Here's an honest accounting of where the project stands:

• All six MVP phases shipped: Foundation, Core Ingestion, AI Engine, Interactive Editor, PDF Export, and Polish
• Full freemium billing pipeline is live, including Stripe webhooks, subscription sync, and credit pack purchases
• Four AI model integrations across four distinct use cases (tailoring, premium tailoring, gap rewrite, cover letter)
• Self-hosted CI/CD with secret isolation and a documented rollback procedure
• Contentful-powered blog and marketing content layer
• Cover letter generation, which was originally a post-MVP item, shipped during the polish phase

Still in progress: word-level inline diff highlighting in the editor, dynamic match score recalculation as users make edits, and a full unit and integration test suite. These are the next items on the roadmap.

What I'd Do Differently

The biggest thing I'd change is building the test suite earlier. Unit tests for the CV parsing logic and integration tests for the AI pipeline would have caught a handful of normalization edge cases before they reached the main branch. I treated testing as a polish-phase task and paid for that with some late debugging sessions.

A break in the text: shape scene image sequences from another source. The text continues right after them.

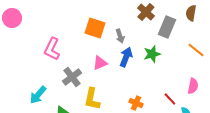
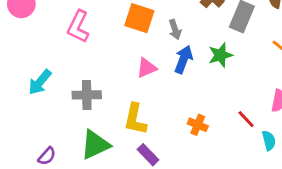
pink L-shape: (52, 49) -> (78, 27), moved
gray cross: (72, 77) -> (87, 95), moved, turned 36
cyan arrow: (38, 95) -> (40, 82), moved

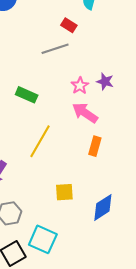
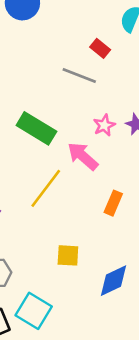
gray line: (55, 49) -> (79, 76), turned 32
green rectangle: (27, 95) -> (36, 128), size x1.4
pink arrow: (85, 113) -> (83, 156), moved

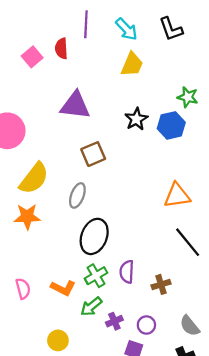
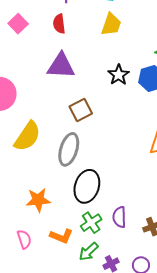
red semicircle: (61, 48) -> (59, 24), moved
gray ellipse: (77, 195) -> (69, 149), size x1.4
orange star: (27, 217) -> (38, 200), moved

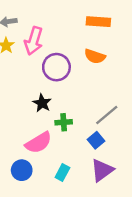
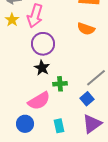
purple circle: (56, 67) -> (43, 44), moved
cyan rectangle: (62, 173) -> (59, 126), turned -40

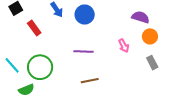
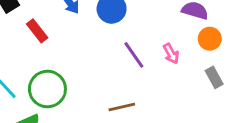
purple line: (84, 51) -> (134, 55), moved, turned 54

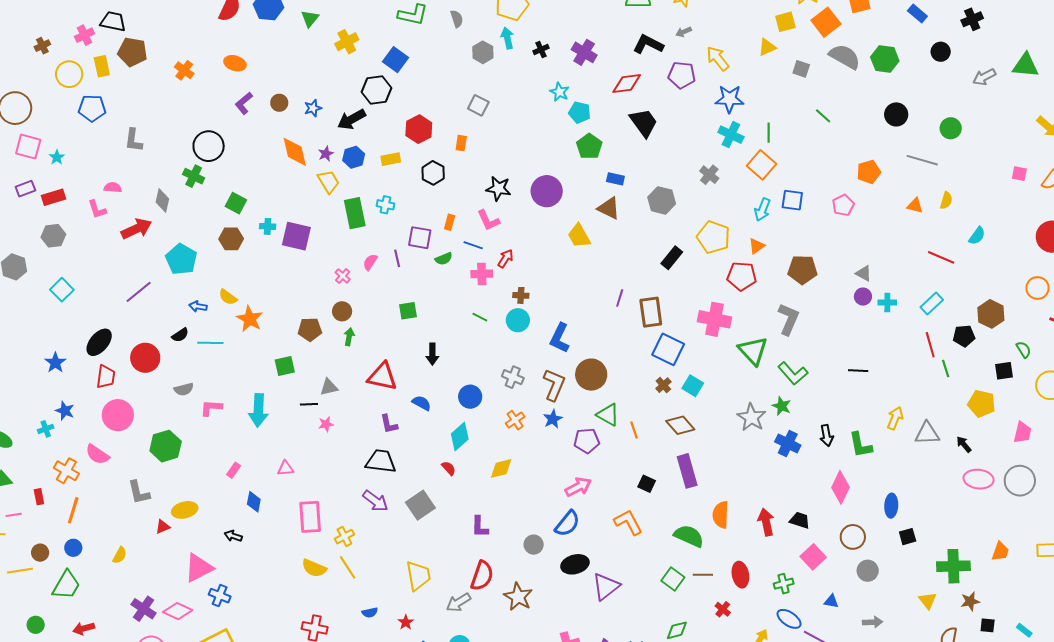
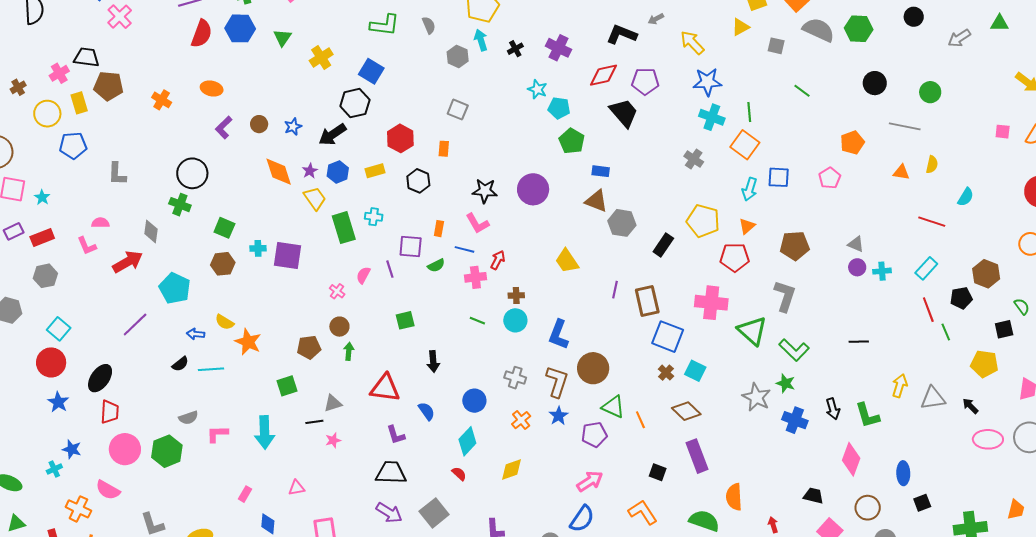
green triangle: (1026, 65) -> (999, 23), size x0.7
purple pentagon: (682, 75) -> (645, 81), moved
gray hexagon: (662, 200) -> (622, 223), moved
yellow trapezoid: (579, 236) -> (567, 261), moved
red circle: (145, 358) -> (51, 362), moved
blue semicircle: (422, 403) -> (427, 411), turned 30
green hexagon: (166, 446) -> (167, 451), moved
red arrow: (766, 522) -> (773, 525), moved, size x0.6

I'd also think harder about the PDF export architecture earlier in the project. The @react-pdf/renderer approach works well for ATS-friendly single-column documents, but it has real limitations around dynamic font loading and complex layout flexibility. If I were starting over, I'd evaluate a headless Chrome approach from the beginning rather than switching mid-build.

On the prompt engineering side, I'd invest more time upfront in a structured evaluation framework. The current system prompt for CV tailoring was refined through iteration and manual testing. A more systematic approach, comparing outputs across a diverse set of CV types before locking in the prompt, would have produced a more robust result faster.

Those lessons aside, Orbinix is the project I'm most proud of because it forced me to think across the full stack at once. The AI layer alone wasn't interesting. The billing alone wasn't interesting. The CI/CD setup alone wasn't interesting. What made it a good engineering challenge was making all of those layers work together reliably, in production, with real money and real AI costs on the line.

Orbinix is actively developed. The codebase, architecture decisions, and prompt engineering approach all reflect production trade-offs from building an AI SaaS in early 2026.